“There have been many tributes to former Prime Minister Malcolm Fraser, who sadly passed away today,” FamilyVoice Australia research officer Ros Phillips said today.
“But few if any have mentioned what was possibly his finest effort in early 1975. Along with fellow Liberal MP Bob Ellicott, he tried to bolster marriage by amending the most controversial wording in the Family Law Bill.”
The Family Law Bill was introduced in 1974 by then senator Lionel Murphy, Gough Whitlam’s attorney-general. Opinion polls showed that 71% of Australians opposed the Bill’s provisions. Nevertheless, the Whitlam government persisted with clause 48, which allowed “no-fault” divorce after the spouses had lived “separately” for 12 months, possibly under the same roof.

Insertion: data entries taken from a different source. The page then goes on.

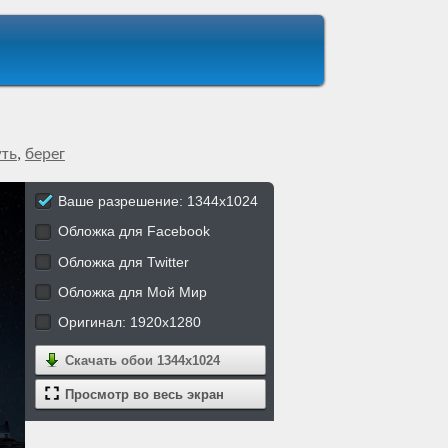
ть
,
берег
Ваше разрешение: 1344x1024
Обложка для Facebook
Обложка для Twitter
Обложка для Мой Мир
Оригинал: 1920x1280
Скачать обои
1344x1024
Просмотр во весь экран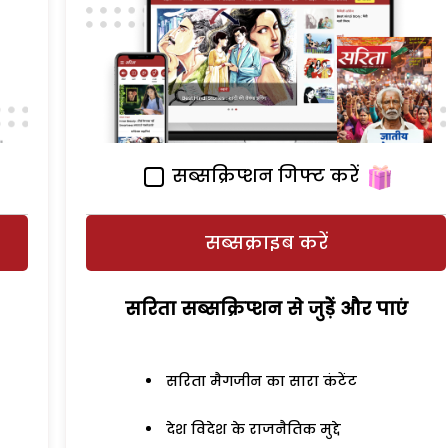
सब्सक्रिप्शन गिफ्ट करें
सब्सक्राइब करें
सरिता सब्सक्रिप्शन से जुड़ेें और पाएं
सरिता मैगजीन का सारा कंटेंट
देश विदेश के राजनैतिक मुद्दे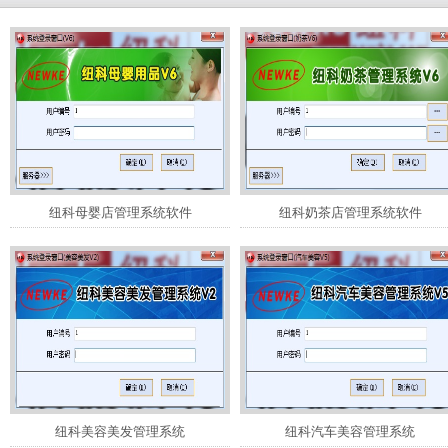
纽科母婴店管理系统软件
纽科奶茶店管理系统软件
纽科美容美发管理系统
纽科汽车美容管理系统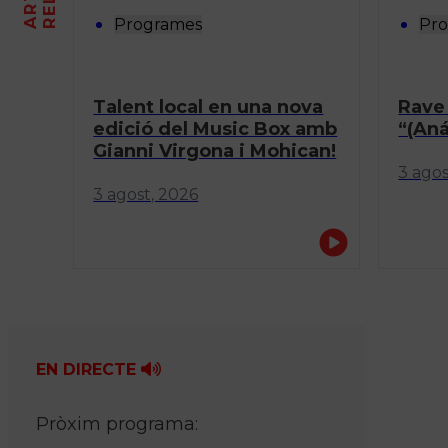
Programes
Pr
Talent local en una nova
Rave 
edició del Music Box amb
“(Aná
Gianni Virgona i Mohican!
3 agos
3 agost, 2026
EN DIRECTE
Pròxim programa: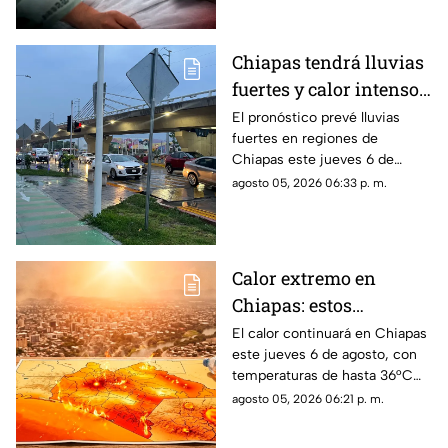
Chiapas tendrá lluvias
fuertes y calor intenso
este jueves 6 de agosto
El pronóstico prevé lluvias
fuertes en regiones de
Chiapas este jueves 6 de
agosto, mientras el ambiente
agosto 05, 2026 06:33 p. m.
continuará caluroso en gran
parte del estado.
Calor extremo en
Chiapas: estos
municipios alcanzarán
El calor continuará en Chiapas
este jueves 6 de agosto, con
hasta 36°C este jueves
temperaturas de hasta 36°C
en algunos municipios y
agosto 05, 2026 06:21 p. m.
ambiente muy caluroso.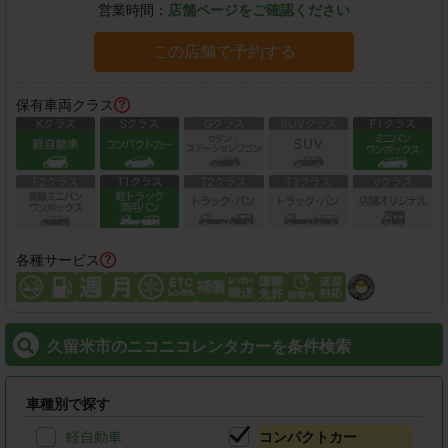
営業時間：
店舗ページをご確認ください
この店舗で予約する
保有車両クラス
各種サービス
久留米市のニコニコレンタカーを条件検索
車種別で探す
軽自動車
コンパクトカー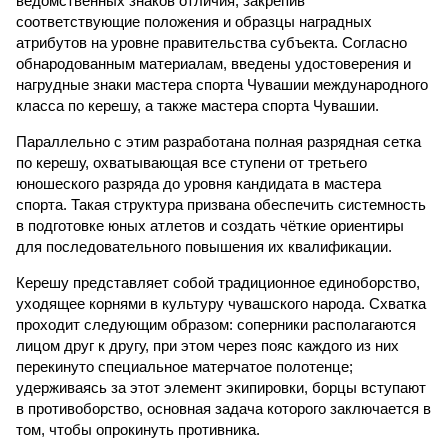
ведомственных знаков отличия, закрепив
соответствующие положения и образцы наградных
атрибутов на уровне правительства субъекта. Согласно
обнародованным материалам, введены удостоверения и
нагрудные знаки мастера спорта Чувашии международного
класса по керешу, а также мастера спорта Чувашии.
Параллельно с этим разработана полная разрядная сетка
по керешу, охватывающая все ступени от третьего
юношеского разряда до уровня кандидата в мастера
спорта. Такая структура призвана обеспечить системность
в подготовке юных атлетов и создать чёткие ориентиры
для последовательного повышения их квалификации.
Керешу представляет собой традиционное единоборство,
уходящее корнями в культуру чувашского народа. Схватка
проходит следующим образом: соперники располагаются
лицом друг к другу, при этом через пояс каждого из них
перекинуто специальное матерчатое полотенце;
удерживаясь за этот элемент экипировки, борцы вступают
в противоборство, основная задача которого заключается в
том, чтобы опрокинуть противника.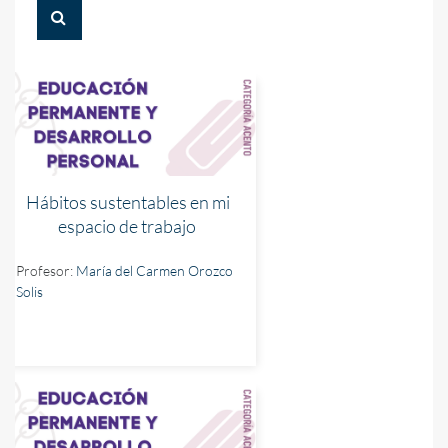
BUSCAR CURSOS
Hábitos sustentables en mi
espacio de trabajo
Profesor:
María del Carmen Orozco
Solis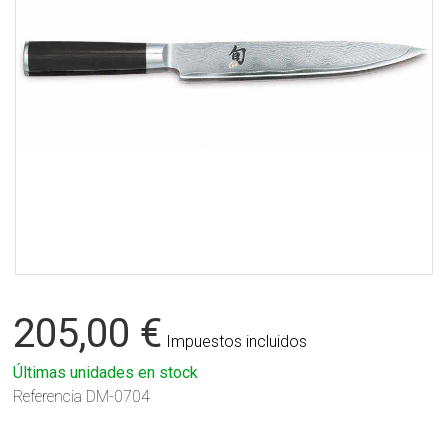
205,00 €
Impuestos incluidos
Últimas unidades en stock
Referencia
DM-0704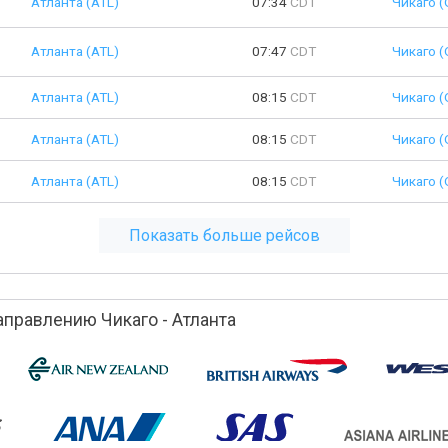
Атланта (ATL)
07:34
CDT
Чикаго (
Атланта (ATL)
07:47
CDT
Чикаго (
Атланта (ATL)
08:15
CDT
Чикаго (
Атланта (ATL)
08:15
CDT
Чикаго (
Атланта (ATL)
08:15
CDT
Чикаго (
Показать больше рейсов
правлению Чикаго - Атланта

As one observer noted, this provision effectively changed the meaning of marriage to a temporary union lasting only as long as one or other spouse wanted it. Unlike other contracts, there was no longer any penalty for breaching marriage vows.
The Ellicott amendment, seconded by Malcolm Fraser, sought to extend the bill’s separation requirement to two years. It failed by just one vote. Malcolm Fraser successfully moved another amendment to require husbands to support their wives and children in normal circumstances.
The divorce rate soared. It has since come down, but remains three times higher than it was in the early 1970s.
“Research shows overwhelmingly that children are the victims of easy divorce,” Ros Phillips said. “Malcolm Fraser sought to protect them, at least to some degree. He failed, but many people remember with gratitude that he tried.”